“The world loves talent but pays off on character.” John W. Gardner
“A crisis is a terrible thing to waste.” Paul Romer
In early December 2015, I posted to this blog a rather lengthy essay on the future of the professions. Initially, I had thought that I would get a few comments, respond to those comments, and then move on to the next blog. Instead, I received several dozen substantive comments, many of them worthy of a response. And so, revising my plans, I instead posted a series of responses at two week intervals, each one keyed to a specific theme. Now, while this series of responses is coming to an end (although the blog will continue), I’m offering some general comments on what may lie ahead in the professions.
From one vantage point, it may seem that the need for traditional professionals is on the wane. I reject this conclusion. Indeed, I think that we need more better trained and more thoughtful professionals of the traditional sort, not fewer. But whatever the supply and demand for traditional professionals—physicians, lawyers, professors, engineers, architects, etc.—there is every reason to believe that in the future we will need new and better kinds of professionals. The world may be getting smaller, but populations are getting larger, individuals are living longer, careers are more varied, and norms from diverse cultures are abutting and all too frequently crashing one another. It will take a soul far more optimistic than mine to believe that these challenges will take care of themselves.
Far more likely, in my view, that individuals with new forms of knowledge and expertise will be needed. And, just as is the case in the current milieu, we’ll need to be able to separate the experts from the pseudo-experts and, of course, from the ever-lurking charlatans. We may need to invent new professions or radically reconfigure and re-combine the existing clutch. Just as examples, we may need individuals expert in translating across cultures, in dealing with new phases in the life cycle, and in balancing digital and offline lives. We will need to adjust to a situation where professionals move readily between their chosen profession and the entrepreneurial sector—and this fluidity, while attractive to the individual, may pose significant challenges for the society that must do the sorting. (Is she a doctor, or the head of a start up? Or both?)
Of course, despite these changes, individuals need not—indeed they should not—abandon the traditional values and orientations of the professions. They can elect to spurn the attractiveness of a high salary and glamorous living conditions in favor of a commitment to a modest existence in which their energies are directed toward the greatest needs of society. A sense of “calling” can be powerful.
Moving beyond individuals, we can expect challenges to those institutions that must provide a home to a rapidly changing set of characters. As Eric Liu puts it, we need to invent new entities that ensure civic responsibility, vouch for quality and integrity, and have a distinctive culture as well as shared rituals across the generations. And perhaps, as well, there may need to be the dawning of a new, shared consciousness—call it religious, spiritual, or political in the ancient classical sense of that term. (Let’s hope that we don’t need to wait until a global crisis for this to happen.)

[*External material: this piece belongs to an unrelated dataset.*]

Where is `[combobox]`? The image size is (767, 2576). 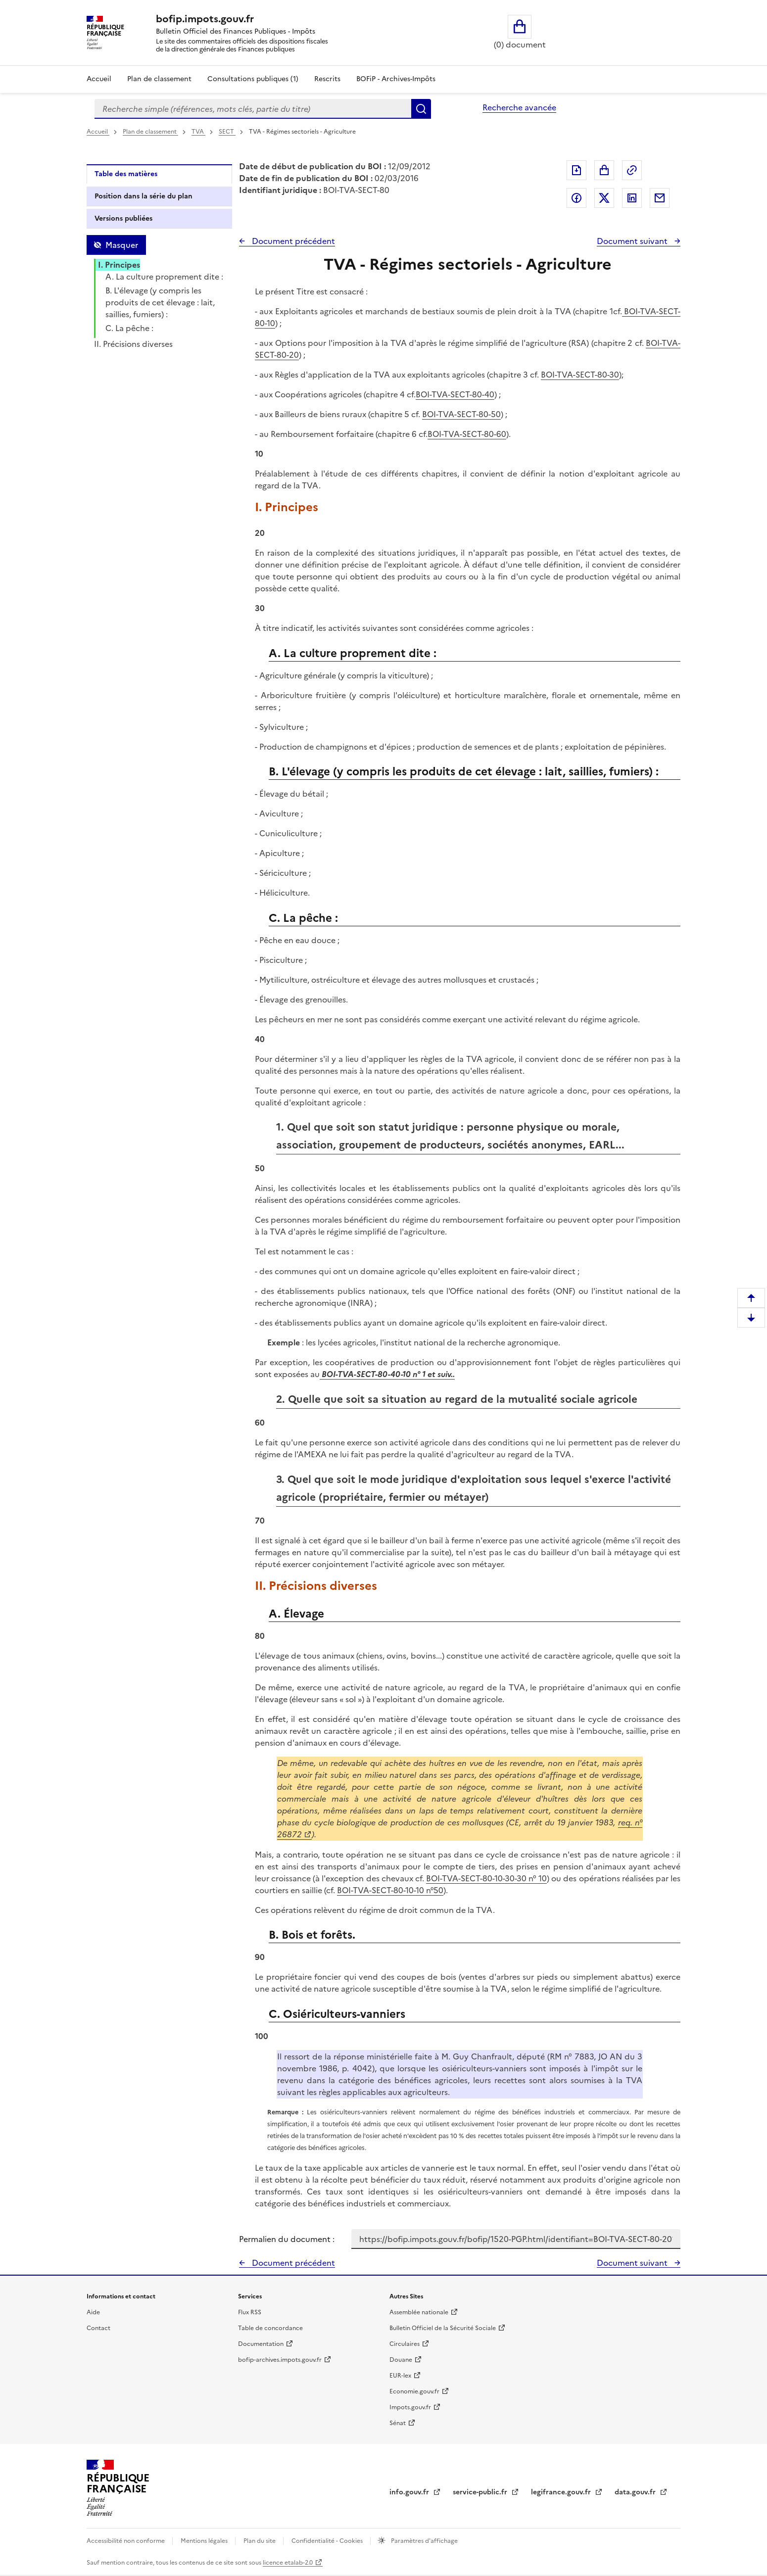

Since I am an educator who has been associated with a school of education for almost fifty years, it is appropriate to ask about the role of education in the preservation of the professions, in the training of the professions, and across the life cycle. Young aspiring professionals need to know the traditional roots and values of their respective professions, while at the same time become knowledgeable about the new pressures and myriad opportunities associated with professional life in the 21st century. Well-crafted media presentations may be helpful—not only ones that portray the occasional hero or the occasional knave, but ones that capture professional lives in their fascinating and idiosyncratic complexity. No doubt, some of this knowledge, some of this understanding, can be obtained on the job and, perhaps, online.
That said, from my perspective, there is no ready substitute for a “liberal arts” introduction to the professions in general, and to one’s aspiring profession in particular—and that can and should remain central in schools of professional education. Such a professional education will be much easier to effect—and to effect well—if we preserve a traditional liberal arts education of three or four years before the launch of avowedly professional education.
This aspect of professional education, sometimes called values education, is one in which I believe. It is most effectively assimilated through contact with individuals who embody those values—whether those persons are self-employed, belong to a partnership, work for a corporation, or teach at a professional institution. Individuals moved by the arguments put forth here can and should serve as role models for aspiring professionals. That said, I also believe that reading key texts—especially ones devoted to ethical dilemmas and the ways in which they have and could be approached—and having the opportunity to discuss and debate these texts is a valuable and in fact an invaluable experience. Courses for undergraduates on the nature and the importance of the professions could balance the current mania for courses on business, finance, and entrepreneurship. I hope that, in a modest way, my original essay, the numerous thoughtful responses, and my series of ten postings can contribute to a needed “education in and for the aspiring professional.”
Thanks to commentators Anne Colby, William Damon, Laura Easley, James Hunter, Mia Keinanen, Mindy Kornhaber, Charles Lang, Harry Lewis, Eric Liu, Seana Moran, Amelia Peterson, Peter Sims, and Dennis Thompson.
This is the tenth and final post in a ten-part series in which I respond to the comments received regarding my essay “Is There a Future for the Professions? An Interim Verdict.”